Current Reading
i think We have always had a soft spot for the writings of Umberto. Although densely loaded with historical reference and metaphor, he always laces it with a good story. i, personally, really appreciate this. You can fact yourself up to the eyeballs, but it won't mean a jot if you cannot connect a decent story with that fact.
Take me, for example and my fluxitive ability to remember names. If i'm introduced to someone by name, i'm being given a fact - that person's name. Whether i actually remember that name can go two ways here, depending on whether that person either tells me a good story or we have such a good time that i end up with a story to tell, if neither occurs they become a nameless face.
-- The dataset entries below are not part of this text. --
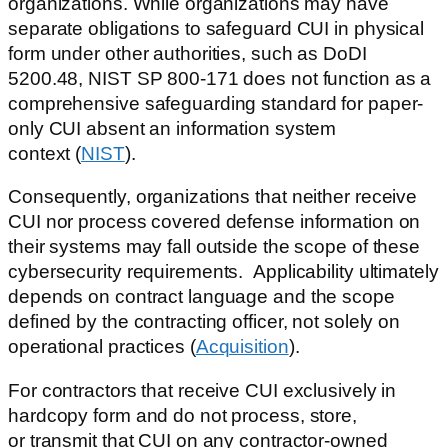
organizations. While organizations may have
separate obligations to safeguard CUI in physical
form under other authorities, such as DoDI
5200.48, NIST SP 800-171 does not function as a
comprehensive safeguarding standard for paper-
only CUI absent an information system
context (
NIST
).
Consequently, organizations that neither receive
CUI nor process covered defense information on
their systems may fall outside the scope of these
cybersecurity requirements. Applicability ultimately
depends on contract language and the scope
defined by the contracting officer, not solely on
operational practices (
Acquisition
).
For contractors that receive CUI exclusively in
hardcopy form and do not process, store,
or transmit that CUI on any contractor-owned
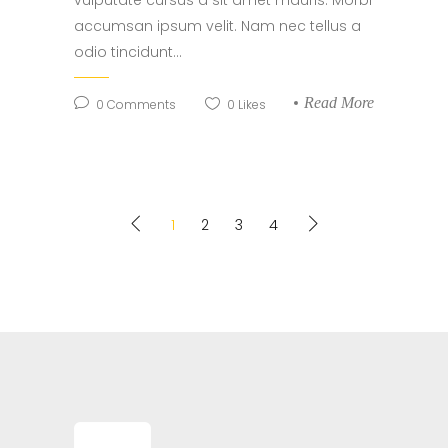
vulputate cursus a sit amet mauris. Morbi
accumsan ipsum velit. Nam nec tellus a
odio tincidunt...
Read More
0
Comments
0
Likes
1
2
3
4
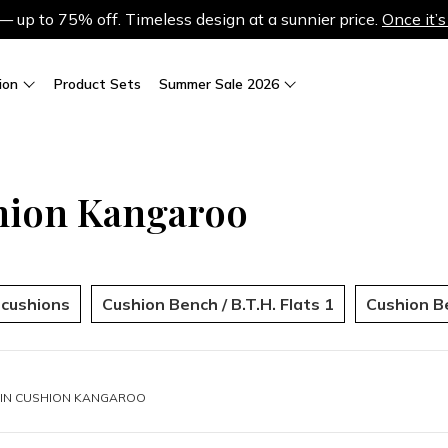
up to 75% off. Timeless design at a sunnier price.
Once it’s
ion
Product Sets
Summer Sale 2026
hion Kangaroo
r cushions
Cushion Bench / B.T.H. Flats 1
Cushion Be
IN
CUSHION KANGAROO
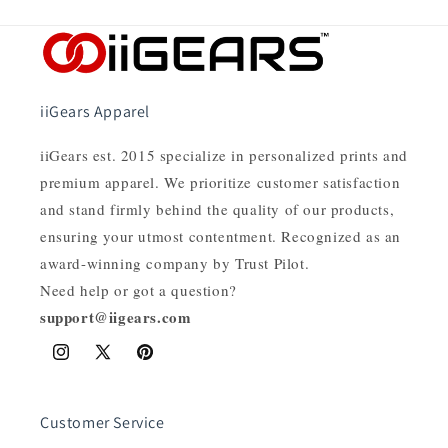
iiGears Apparel
iiGears est. 2015 specialize in personalized prints and
premium apparel. We prioritize customer satisfaction
and stand firmly behind the quality of our products,
ensuring your utmost contentment. Recognized as an
award-winning company by Trust Pilot.
Need help or got a question?
support@iigears.com
Instagram
X
Pinterest
(Twitter)
Customer Service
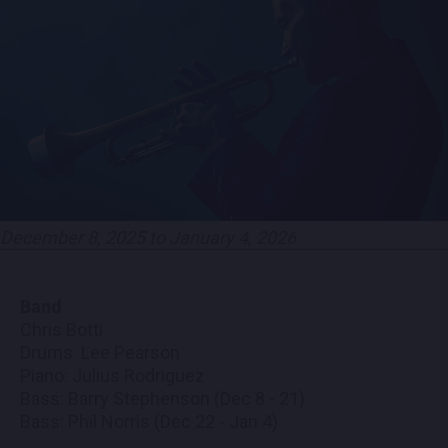
CONTACT US
PRESS & MEDIA INQUIRIES
EMPLOYMENT
LOCATIONS
December 8, 2025 to January 4, 2026
EXPERIENCES
Band
visit
Chris Botti
Drums: Lee Pearson
Piano: Julius Rodriguez
Bass: Barry Stephenson (Dec 8 - 21)
Bass: Phil Norris (Dec 22 - Jan 4)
The fact in effect becomes associated with an emotional response, a far stronger neurophysiological trigger than simply repeating their stupid name in your next sentence (never works for me). Besides which, do you really want to remember the name of someone who cannot tell or make a good story?
Back to Umberto and 'The Mysterious Flame of Queen Loana' and my surface value critique (i've only read the jacket and first chapter - although i will let you know how its going). So far it is the story of a man who looses his 'episodic' memory - which is formed through differing emotional responses to sequential episodes within an individuals life experience (see how much i have learnt already!). i believe this is his first illustrated novel, which made me love it more before i had even opened it. i know what you are saying, '...a book by its cover, blah, blah', but i know what i am getting with Umberto textually - and given my affinity with pictures, he just sweetened the deal. Yeah, yeah, i know what you are saying now too - but did i ever promise you an un-biased critique?
So just go buy it, borrow it, steal it, then eat it and try to forget it.